Elle se pencha sur les comptes qu’elle n’avait pas faits depuis longtemps. C’est la sonnette de Guillaume qui rentrait qui lui fit réaliser qu’il était déjà midi. Elle n’avait pas vu passer la matinée. Elle se leva et alla à la rencontre de son mari.

— Hello bel homme. Tu es rentré par les chemins toi, dit-elle en voyant son mari sac au dos, casquette sur la tête et baskets aux pieds sans autre forme de vêtements.

— Je ne pouvais pas ne pas profiter de ce beau temps.

— Tu as bien raison. En attendant, je n’ai rien préparé pour le déjeuner. Tu veux que je fasse une omelette ? Il y a des œufs à profusion.

— Allons-y pour une omelette. Qu’est-ce qui t’a occupé comme ça pour sauter le repas, demanda-t-il en embrassant Anne et posant son sac à dos dans l’entrée ?

— J’ai fait les comptes des gites…

— Et, la coupa-t-il ?

— Et, ça s’annonce encore mieux que l’année dernière. Tu ne crois pas qu’il serait temps d’agrandir ?

— On peut peut-être proposer aux Bonnet de racheter leurs gites. Je suis passé les voir l’autre jour et avec quelques travaux, ils sont bons pour être loués.

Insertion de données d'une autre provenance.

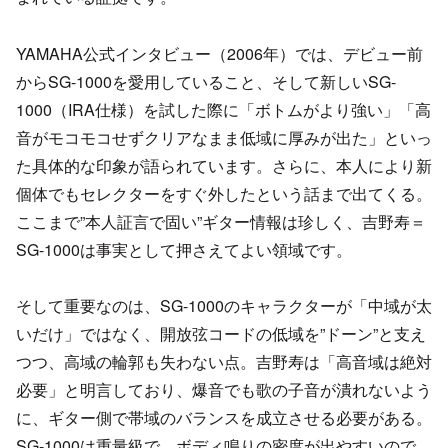
YAMAHA公式インタビュー（2006年）では、デビュー前
からSG-1000を愛用していること、そして新しいSG-
1000（IRA仕様）を試した際に「ボトムがより強い」「高
音がモコモコせずクリアなまま低域に厚みが出た」といっ
た具体的な印象が語られています。さらに、本人により新
個体でもセレクターをすぐ外したという話まで出てくる。
ここまで”本人証言で固い”ギター情報は珍しく、吉野寿＝
SG-1000は事実として押さえてよい領域です。
そして重要なのは、SG-1000のキャラクターが「中域が太
いだけ」ではなく、開放弦コードの低域を”ドーン”と支え
つつ、高域の輪郭も失わない点。吉野寿は「高音域は絶対
必要」と明言しており、爆音でも歌の子音が潰れないよう
に、ギター側で帯域のバランスを成立させる必要がある。
SG-1000は重量級で、ボディ鳴りの密度が出やすいので、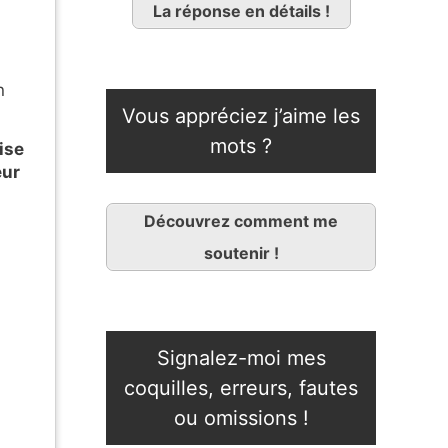
La réponse en détails !
n
Vous appréciez j’aime les
mots ?
ise
eur
Découvrez comment me
soutenir !
Signalez-moi mes
coquilles, erreurs, fautes
ou omissions !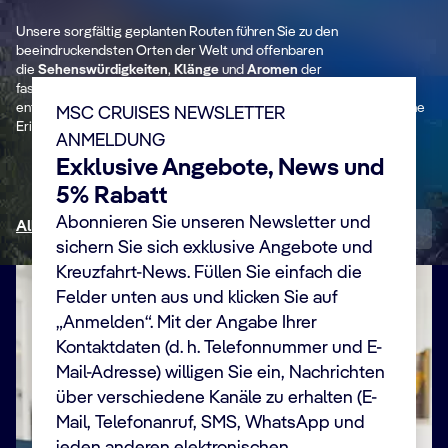
Mittelmeer
N
Unsere sorgfältig geplanten Routen führen Sie zu den
,
beeindruckendsten Orten der Welt und offenbaren
Antike Kulturen und atemberaubende
At
die
Sehenswürdigkeiten
,
Klänge
und
Aromen
der
Küsten.
mä
faszinierendsten
Kulturen
. Tauchen Sie ein in lokale Traditionen,
entdecken Sie verborgene Schätze und schaffen Sie unvergessliche
MSC CRUISES NEWSLETTER
Erinnerungen.
ANMELDUNG
Entdecken Sie mehr
Exklusive Angebote, News und
5% Rabatt
Abonnieren Sie unseren Newsletter und
Alle Destinationen
sichern Sie sich exklusive Angebote und
Kreuzfahrt-News. Füllen Sie einfach die
Felder unten aus und klicken Sie auf
„Anmelden“. Mit der Angabe Ihrer
Kontaktdaten (d. h. Telefonnummer und E-
Mail-Adresse) willigen Sie ein, Nachrichten
über verschiedene Kanäle zu erhalten (E-
Mail, Telefonanruf, SMS, WhatsApp und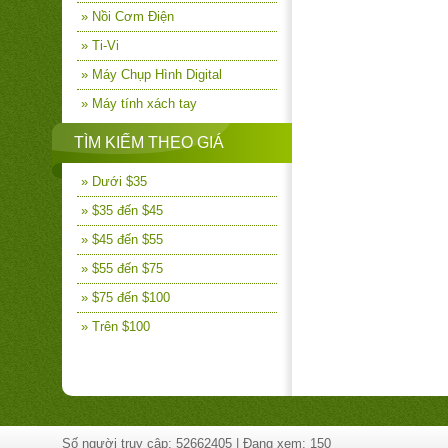
» Nồi Cơm Điện
» Ti-Vi
» Máy Chụp Hình Digital
» Máy tính xách tay
TÌM KIẾM THEO GIÁ
» Dưới $35
» $35 đến $45
» $45 đến $55
» $55 đến $75
» $75 đến $100
» Trên $100
Số người truy cập: 52662405 | Đang xem: 150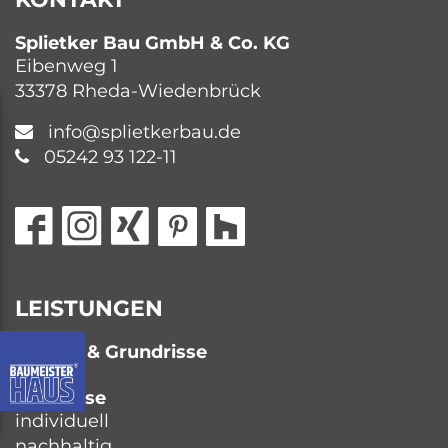
Splietker Bau GmbH & Co. KG
Eibenweg 1
33378 Rheda-Wiedenbrück
info@splietkerbau.de
05242 93 122-11
LEISTUNGEN
Häuser & Grundrisse
Bauweise
individuell
nachhaltig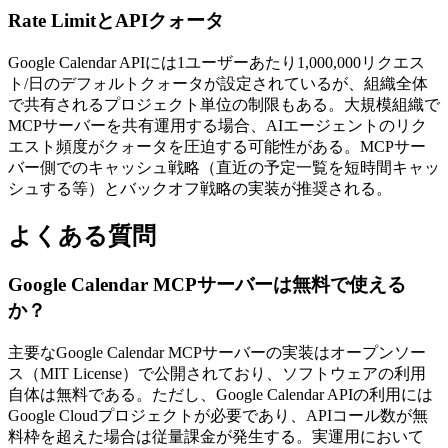
Rate LimitとAPIクォータ
Google Calendar APIには1ユーザーあたり1,000,000リクエス
ト/日のデフォルトクォータが設定されているが、組織全体
で共有されるプロジェクト単位の制限もある。大規模組織で
MCPサーバーを共有運用する場合、AIエージェントのリク
エスト頻度がクォータを圧迫する可能性がある。MCPサー
バー側でのキャッシュ戦略（直近の予定一覧を短時間キャッ
シュする等）とバックオフ戦略の実装が推奨される。
よくある質問
Google Calendar MCPサーバーは無料で使える
か？
主要なGoogle Calendar MCPサーバーの実装はオープンソー
ス（MIT License）で公開されており、ソフトウェアの利用
自体は無料である。ただし、Google Calendar APIの利用には
Google Cloudプロジェクトが必要であり、APIコール数が無
料枠を超えた場合は従量課金が発生する。実運用において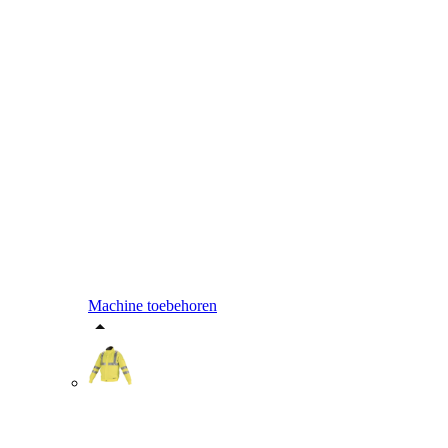
Machine toebehoren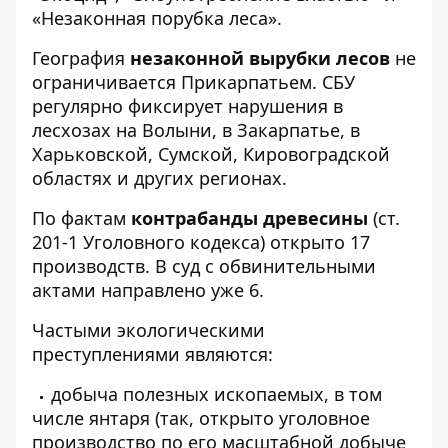
«Незаконная порубка леса».
География
незаконной вырубки лесов
не
ограничивается Прикарпатьем. СБУ
регулярно фиксирует нарушения в
лесхозах на Волыни, в Закарпатье, в
Харьковской, Сумской, Кировоградской
областях и других регионах.
По фактам
контрабанды древесины
(ст.
201-1 Уголовного кодекса) открыто 17
производств. В суд с обвинительными
актами направлено уже 6.
Частыми экологическими
преступлениями являются:
добыча полезных ископаемых, в том
числе янтаря (так, открыто уголовное
производство по его масштабной добыче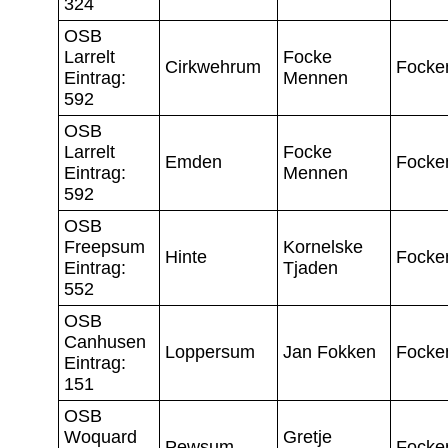
324
OSB
Larrelt
Focke
Cirkwehrum
Focke
Eintrag:
Mennen
592
OSB
Larrelt
Focke
Emden
Focke
Eintrag:
Mennen
592
OSB
Freepsum
Kornelske
Hinte
Focke
Eintrag:
Tjaden
552
OSB
Canhusen
Loppersum
Jan Fokken
Focke
Eintrag:
151
OSB
Woquard
Gretje
Pewsum
Focke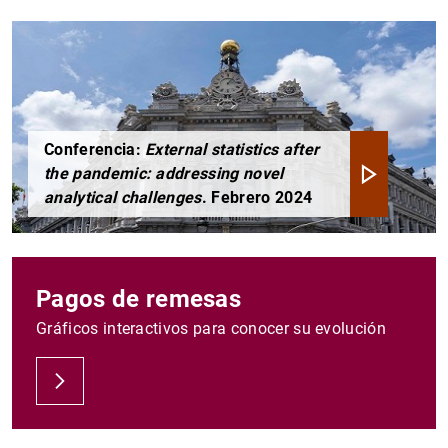
Conferencia:
External statistics after
the pandemic: addressing novel
analytical challenges
. Febrero 2024
Pagos de remesas
Gráficos interactivos para conocer su evolución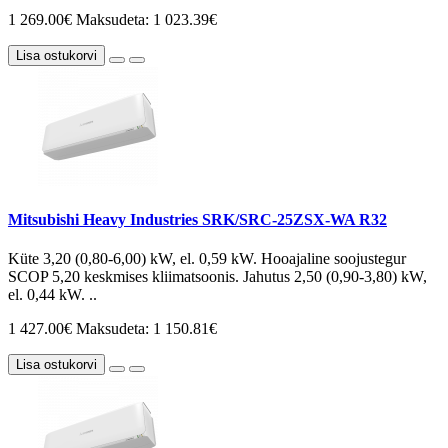
1 269.00€
Maksudeta: 1 023.39€
Lisa ostukorvi
Mitsubishi Heavy Industries SRK/SRC-25ZSX-WA R32
Küte 3,20 (0,80-6,00) kW, el. 0,59 kW. Hooajaline soojustegur
SCOP 5,20 keskmises kliimatsoonis. Jahutus 2,50 (0,90-3,80) kW,
el. 0,44 kW. ..
1 427.00€
Maksudeta: 1 150.81€
Lisa ostukorvi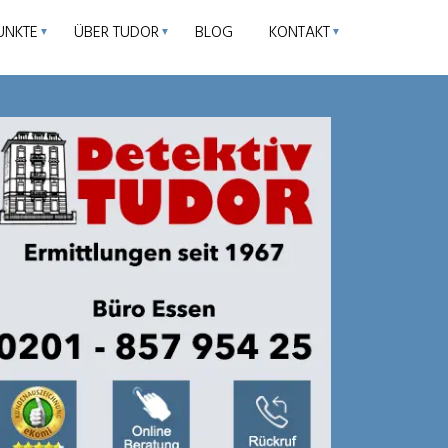
UNKTE
ÜBER TUDOR
BLOG
KONTAKT
▼
▼
▼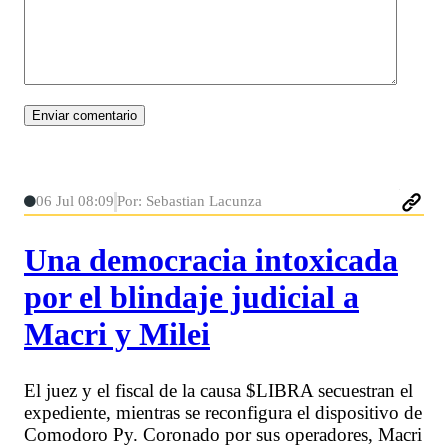
06 Jul 08:09
Por: Sebastian Lacunza
Una democracia intoxicada
por el blindaje judicial a
Macri y Milei
El juez y el fiscal de la causa $LIBRA secuestran el
expediente, mientras se reconfigura el dispositivo de
Comodoro Py. Coronado por sus operadores, Macri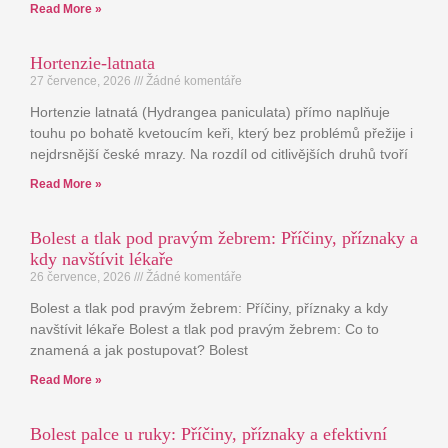
Read More »
Hortenzie-latnata
27 července, 2026
Žádné komentáře
Hortenzie latnatá (Hydrangea paniculata) přímo naplňuje
touhu po bohatě kvetoucím keři, který bez problémů přežije i
nejdrsnější české mrazy. Na rozdíl od citlivějších druhů tvoří
Read More »
Bolest a tlak pod pravým žebrem: Příčiny, příznaky a
kdy navštívit lékaře
26 července, 2026
Žádné komentáře
Bolest a tlak pod pravým žebrem: Příčiny, příznaky a kdy
navštívit lékaře Bolest a tlak pod pravým žebrem: Co to
znamená a jak postupovat? Bolest
Read More »
Bolest palce u ruky: Příčiny, příznaky a efektivní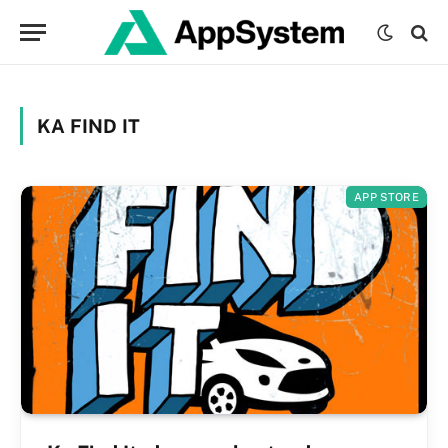
KA FIND IT
APP STORE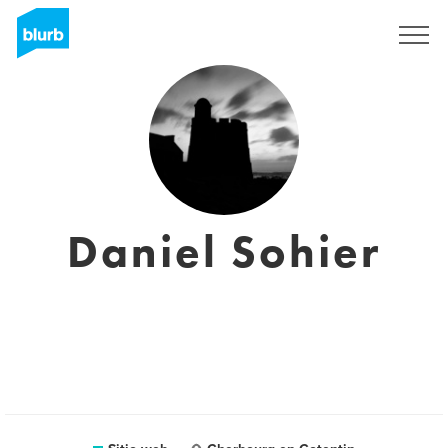
Regístrate
Daniel Sohier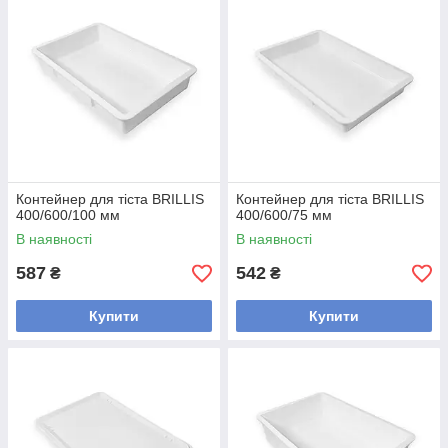
Контейнер для тіста BRILLIS
Контейнер для тіста BRILLIS
400/600/100 мм
400/600/75 мм
В наявності
В наявності
587
542
₴
₴
Купити
Купити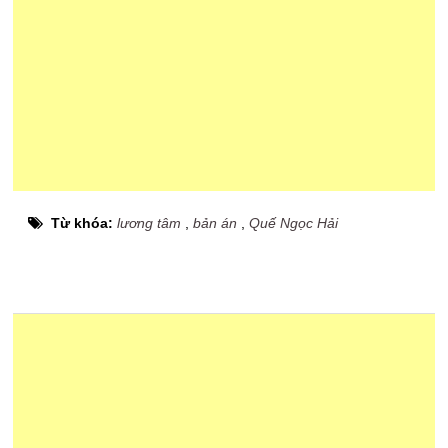
Từ khóa:
lương tâm
,
bản án
,
Quế Ngọc Hải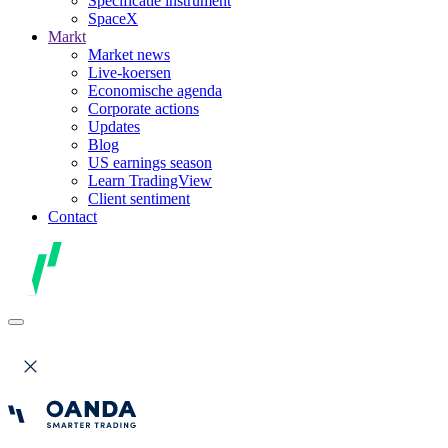
Specificatie instrument
SpaceX
Markt
Market news
Live-koersen
Economische agenda
Corporate actions
Updates
Blog
US earnings season
Learn TradingView
Client sentiment
Contact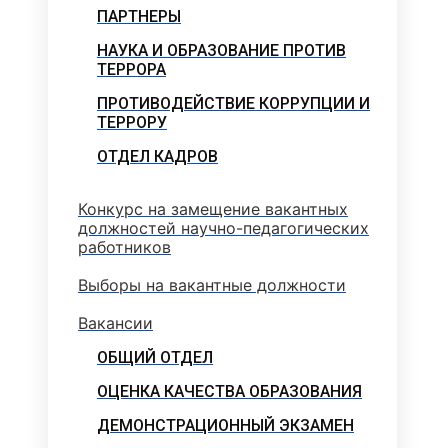
ПАРТНЕРЫ
НАУКА И ОБРАЗОВАНИЕ ПРОТИВ
ТЕРРОРА
ПРОТИВОДЕЙСТВИЕ КОРРУПЦИИ И
ТЕРРОРУ
ОТДЕЛ КАДРОВ
Конкурс на замещение вакантных
должностей научно-педагогических
работников
Выборы на вакантные должности
Вакансии
ОБЩИЙ ОТДЕЛ
ОЦЕНКА КАЧЕСТВА ОБРАЗОВАНИЯ
ДЕМОНСТРАЦИОННЫЙ ЭКЗАМЕН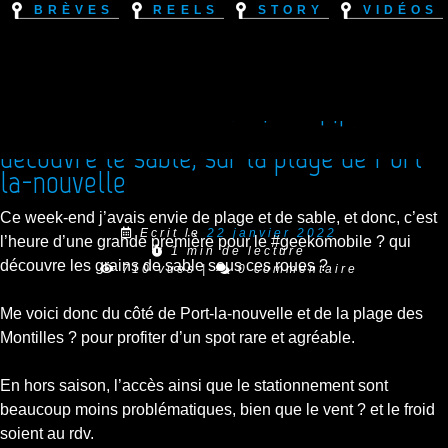
Brèves
Reels
Story
Vidéos
[Reel Instagram] Le Geekomobile
découvre le sable, sur la plage de Port-
la-nouvelle
Ce week-end j’avais envie de plage et de sable, et donc, c’est
Ecrit le
22 janvier 2022
l’heure d’une grande première pour le #geekomobile ? qui
1 min de lecture
découvre les grains de sable sous ces roues ?
710 vues
|
0 commentaire
Me voici donc du côté de Port-la-nouvelle et de la plage des
Montilles ? pour profiter d’un spot rare et agréable.
En hors saison, l’accès ainsi que le stationnement sont
beaucoup moins problématiques, bien que le vent ? et le froid
soient au rdv.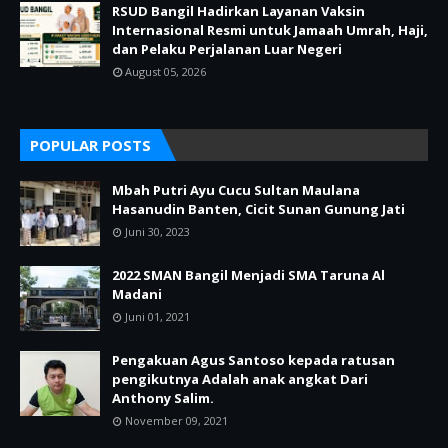
RSUD Bangil Hadirkan Layanan Vaksin
Internasional Resmi untuk Jamaah Umrah, Haji,
dan Pelaku Perjalanan Luar Negeri
August 05, 2026
POPULAR POSTS
Mbah Putri Ayu Cucu Sultan Maulana
Hasanudin Banten, Cicit Sunan Gunung Jati
Juni 30, 2023
2022 SMAN Bangil Menjadi SMA Taruna Al
Madani
Juni 01, 2021
Pengakuan Agus Santoso kepada ratusan
pengikutnya Adalah anak angkat Dari
Anthony Salim.
November 09, 2021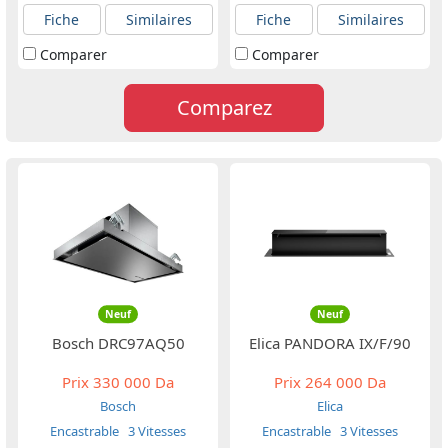
Fiche
Similaires
Fiche
Similaires
Comparer
Comparer
Comparez
Neuf
Neuf
Bosch DRC97AQ50
Elica PANDORA IX/F/90
Prix
330 000 Da
Prix
264 000 Da
Bosch
Elica
Encastrable
3 Vitesses
Encastrable
3 Vitesses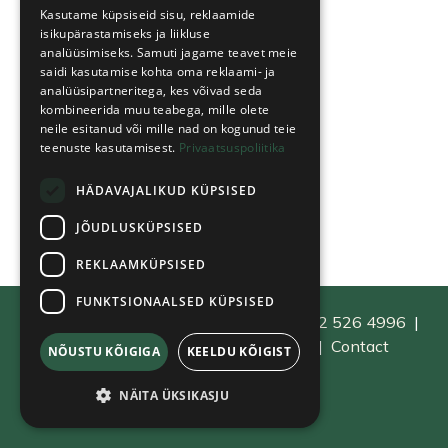
Kasutame küpsiseid sisu, reklaamide
isikupärastamiseks ja liikluse
analüüsimiseks. Samuti jagame teavet meie
saidi kasutamise kohta oma reklaami- ja
analüüsipartneritega, kes võivad seda
kombineerida muu teabega, mille olete
neile esitanud või mille nad on kogunud teie
teenuste kasutamisest.
Privaatsuspoliitika
HÄDAVAJALIKUD KÜPSISED
JÕUDLUSKÜPSISED
REKLAAMKÜPSISED
FUNKTSIONAALSED KÜPSISED
Jõulumäe Tervisespordikeskus SA
|
+372 526 4996
|
info@joulumae.ee
|
Privacy terms
|
Contact
NÕUSTU KÕIGIGA
KEELDU KÕIGIST
NÄITA ÜKSIKASJU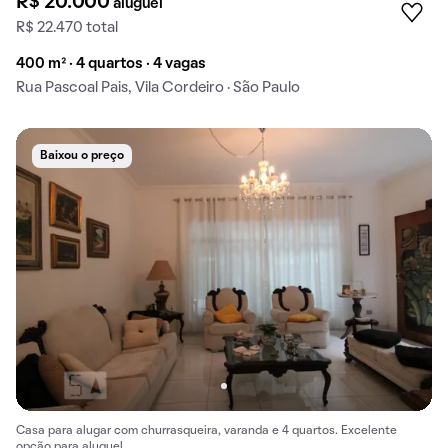
R$ 20.000
aluguel
R$ 22.470 total
400 m² · 4 quartos · 4 vagas
Rua Pascoal Pais, Vila Cordeiro · São Paulo
Baixou o preço
Casa para alugar com churrasqueira, varanda e 4 quartos. Excelente
opção para aluguel.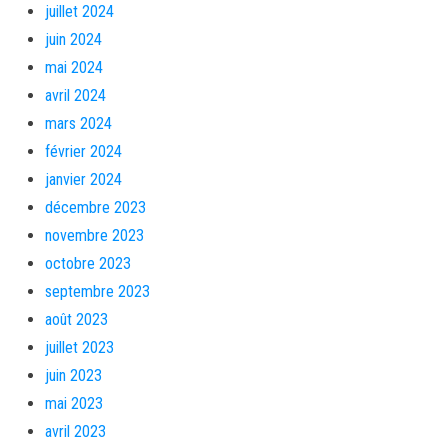
juillet 2024
juin 2024
mai 2024
avril 2024
mars 2024
février 2024
janvier 2024
décembre 2023
novembre 2023
octobre 2023
septembre 2023
août 2023
juillet 2023
juin 2023
mai 2023
avril 2023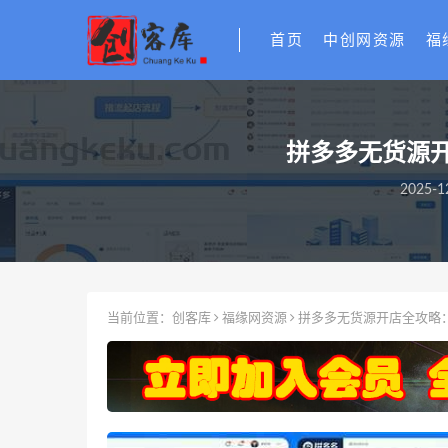
首页
中创网资源
福
拼多多无货源
2025-1
当前位置：
创客库
福缘网资源
拼多多无货源开店全攻略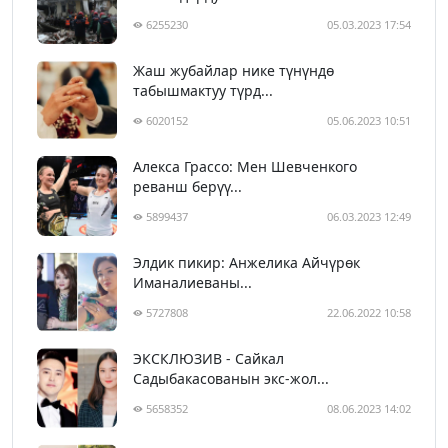
6255230
05.03.2023 17:54
Жаш жубайлар нике түнүндө
табышмактуу түрд...
6020152
05.06.2023 10:51
Алекса Грассо: Мен Шевченкого
реванш берүү...
5899437
06.03.2023 12:49
Элдик пикир: Анжелика Айчүрөк
Иманалиеваны...
5727808
22.06.2022 10:58
ЭКСКЛЮЗИВ - Сайкал
Садыбакасованын экс-жол...
5658352
08.06.2023 14:02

— Tu crois qu’ils nous les vendraient ?

— Non, mais ça ne coûte rien de demander. Et s’ils ne veulent pas, ce qui devrait être le cas, on n’aura cas construire deux ou trois autres gites sur le terrain d’à-côté. On a un peu de place, il faudra juste que Marie nous fasse un joli terrain paysagé et qu’on fasse pousser une haie pour éviter que les Bonnet nous cherchent des poux dans la tête.

— Avec une haie, ou sans haie, ils nous chercheront des poux dans la tête, répondit Anne en souriant. Mais, ça ressemble à un plan. Va prendre une douche, je vais nous préparer une omelette et tu me raconteras ta matinée.

Anne lui donna une petite tape amicale sur les fesses et le regarda s’éloigner, un sourire aux lèvres. Elle l’aimait vraiment beaucoup ce beau naturiste.